The second unsavory character that I was having to deal with had a nickel plated, semi-automatic pistol that appeared to be about 9mm in caliber, possibly eastern European in design, and with a single action trigger pull. I knew it was a single action trigger pull because he made a big show of jerking a round into the chamber as he got out of the car(You can do the same thing with a double action pistol but it isn't necessary if you're already carrying it 'cocked and locked.') I had no problem whatsoever identifying the fellow's weapon because he was pointing it inches from my chest.
With a twitching gun hand he ordered me to hand over the cellphone. His voice sounded jumpy and agitated. 'Tweaker,' I thought again. 'Not good for me.' That much was apparent. I gave him my cellphone.
"Put your hands up!" he shouted.
"Look you guys. You can take all my money but I need my..."
"Don't look at me!" screamed the twitchy tweaker with the nickel plated pistol. With my hands halfway raised, I lowered my gaze toward the ground but kept my head up the whole time I was talking. I figured he was either not going to shoot me as long as I kept talking or he would just blow my brains out to shut me up. I rolled the dice and kept on babbling.
"Really guys," I said in my Pocho Spanish. "You can take all of my money but leave me my ID..."
The assailant with the revolver in his waistband quickly grabbed my book bag off of my shoulder and then started rifling thru the breast pockets of my long sleeved work shirt.
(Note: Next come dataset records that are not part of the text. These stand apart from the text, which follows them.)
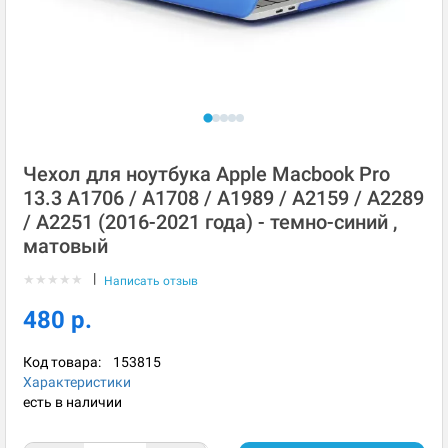
Чехол для ноутбука Apple Macbook Pro
13.3 A1706 / A1708 / A1989 / A2159 / A2289
/ A2251 (2016-2021 года) - темно-синий ,
матовый
|
★
★
★
★
★
Написать отзыв
480 р.
Код товара:
153815
Характеристики
есть в наличии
I had a pack of cigarettes, lighter, pack of chewing gum and a trolley ticket in my pockets. He took it all. Meanwhile, the second thieving miscreant was sticking his hands in my pants pockets. I had about ten dollars in small bills and change in one pocket and my wallet in the other. I let him take the money but when he started to pull my wallet out with one hand I dropped my own hand down and grabbed a hold of my wallet as he was yanking it out of my pants pocket. He wound up with one end, I the other, and we began a tug-of-war.
"You don't need my wallet. There's twenty bucks in there. I'll give you the damn money..." I tried to reason. The twitchy one moved his pistol closer to my chest.
"Let it go," he threatened. I looked at the pistol and let the wallet go. Then I looked at him.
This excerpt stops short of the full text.